* **EXERCISE**:
The lines to reproduce from the material below are those from the one containing "Missions: What project" through the one containing "Letters to the Next Mayor of New York City", both included; write them out exactly and add nothing.

* **RECORDS**:
————
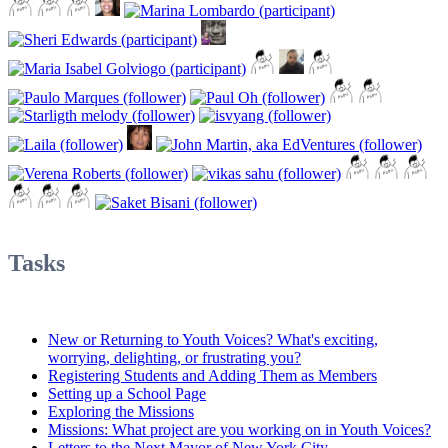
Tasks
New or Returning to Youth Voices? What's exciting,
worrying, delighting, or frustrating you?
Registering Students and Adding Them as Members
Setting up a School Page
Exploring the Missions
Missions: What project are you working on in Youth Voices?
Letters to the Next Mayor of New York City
————
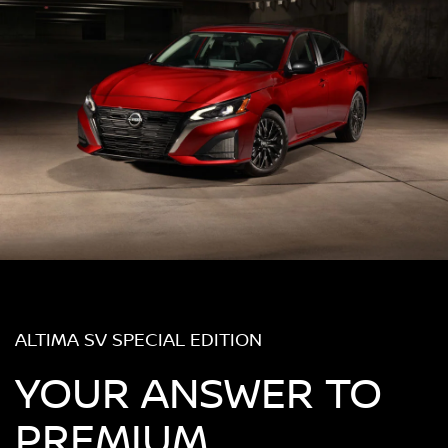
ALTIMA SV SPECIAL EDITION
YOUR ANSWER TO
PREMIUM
————
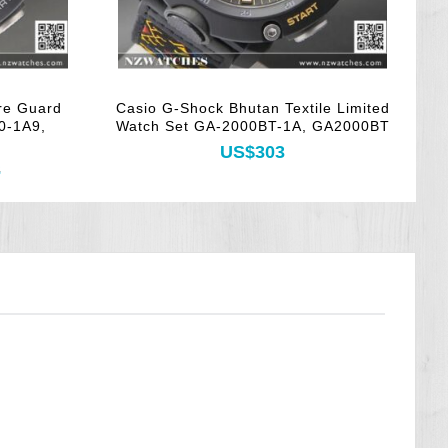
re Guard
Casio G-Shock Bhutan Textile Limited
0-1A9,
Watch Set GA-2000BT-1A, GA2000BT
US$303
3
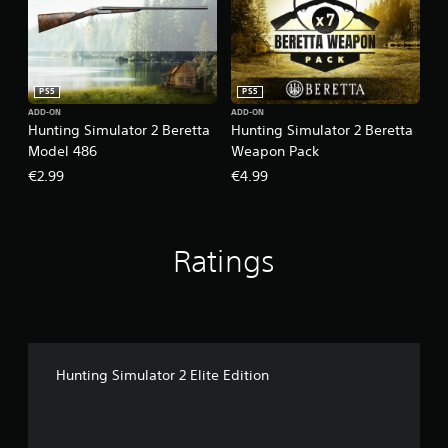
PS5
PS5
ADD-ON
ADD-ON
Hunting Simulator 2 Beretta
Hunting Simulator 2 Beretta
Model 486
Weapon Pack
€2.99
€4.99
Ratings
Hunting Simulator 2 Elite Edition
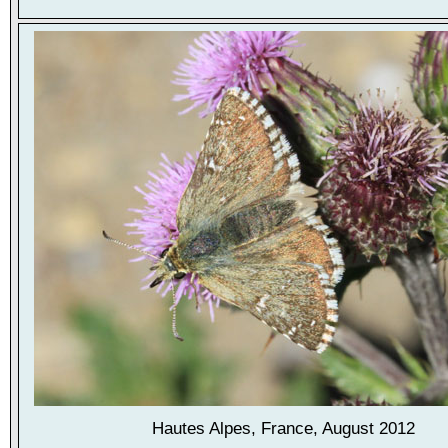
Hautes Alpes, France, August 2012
————
* **EXPECTED ANSWER**:
Missions: What project are you working on in Youth Voices?
Letters to the Next Mayor of New York City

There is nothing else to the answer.